Delayed deletion of neuronal Rac1 enhanced the glial fibrillary acidic protein (GFAP) intensity, whereas delayed overexpression of neuronal Rac1 reduced its intensity 28 days after stroke in mice. Assessment of GFAP density (red, Alexa Fluor 594) in the peri-infarct zone (A) after neuronal Rac1 gene deletion (control mice: Rac1-floxed, N = 4; Rac1 deletion mice: T-Rac1-floxed, N = 5) and (B) after neuronal Rac1 overexpression (control vector: N = 4; Rac1 overexpression: NSE-Rac1, N = 4).
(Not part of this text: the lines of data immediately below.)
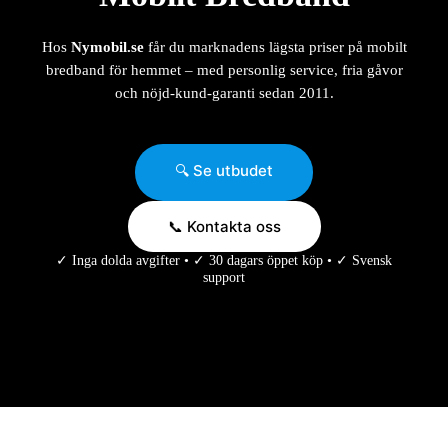
Hos
Nymobil.se
får du marknadens lägsta priser på mobilt
bredband för hemmet – med personlig service, fria gåvor
och nöjd-kund-garanti sedan 2011.
🔍 Se utbudet
📞 Kontakta oss
✓ Inga dolda avgifter • ✓ 30 dagars öppet köp • ✓ Svensk
support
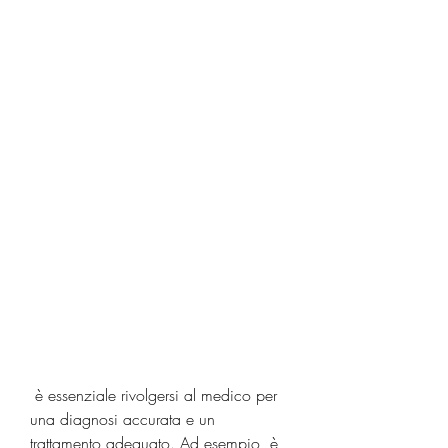
 è essenziale rivolgersi al medico per 
una diagnosi accurata e un 
trattamento adeguato. Ad esempio, è 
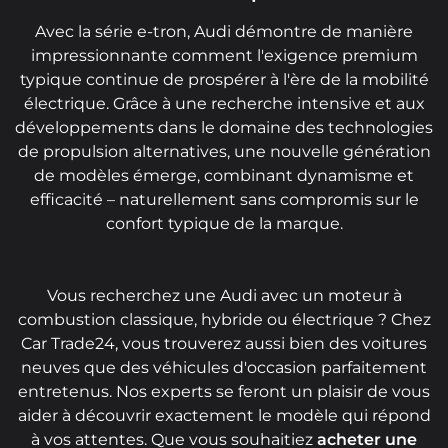
Avec la série e-tron, Audi démontre de manière
impressionnante comment l'exigence premium
typique continue de prospérer à l'ère de la mobilité
électrique. Grâce à une recherche intensive et aux
développements dans le domaine des technologies
de propulsion alternatives, une nouvelle génération
de modèles émerge, combinant dynamisme et
efficacité – naturellement sans compromis sur le
confort typique de la marque.
Vous recherchez une Audi avec un moteur à
combustion classique, hybride ou électrique ? Chez
Car Trade24, vous trouverez aussi bien des voitures
neuves que des véhicules d'occasion parfaitement
entretenus. Nos experts se feront un plaisir de vous
aider à découvrir exactement le modèle qui répond
à vos attentes. Que vous souhaitiez
acheter une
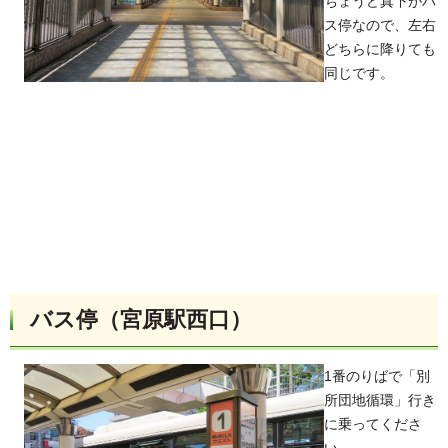
ちょうど真下がバ
ス停なので、左右
どちらに降りても
同じです。
バス停（宮原駅西口）
1番のりばで「別
所団地循環」行き
に乗ってくださ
N = number of animals. *p < 0.05. Mann-Whitney test was used for immune-staining. Pearson correlation was used for linear correlation analyses.

Figure 8.

Protein level of Rac1 increased in the peri-infarct area of postmortem tissue of older ischemic stroke subjects. (Upper graphs in figure A and B) Representative immunohistochemical microphotographs showing Rac1 (brown) and NeuN positive cells (magenta) from age-matched control and subacute/old ischemic stroke subjects. Open arrows indicated representative Rac1⁺ cells. Arrow without bar indicated representative NeuN⁺ cells. Arrow with bar indicated representative Rac1⁺/NeuN⁺ cells. Hematoxylin (blue) was used for nucleus staining. (Lower charts in figure A and B) Quantification of Rac1⁺ and Rac1⁺/NeuN⁺ cells per mm². N (number of humans) = 10/each group. **p < 0.01, ***p < 0.001. Unpaired t-test comparisons was used for comparison between two individual groups.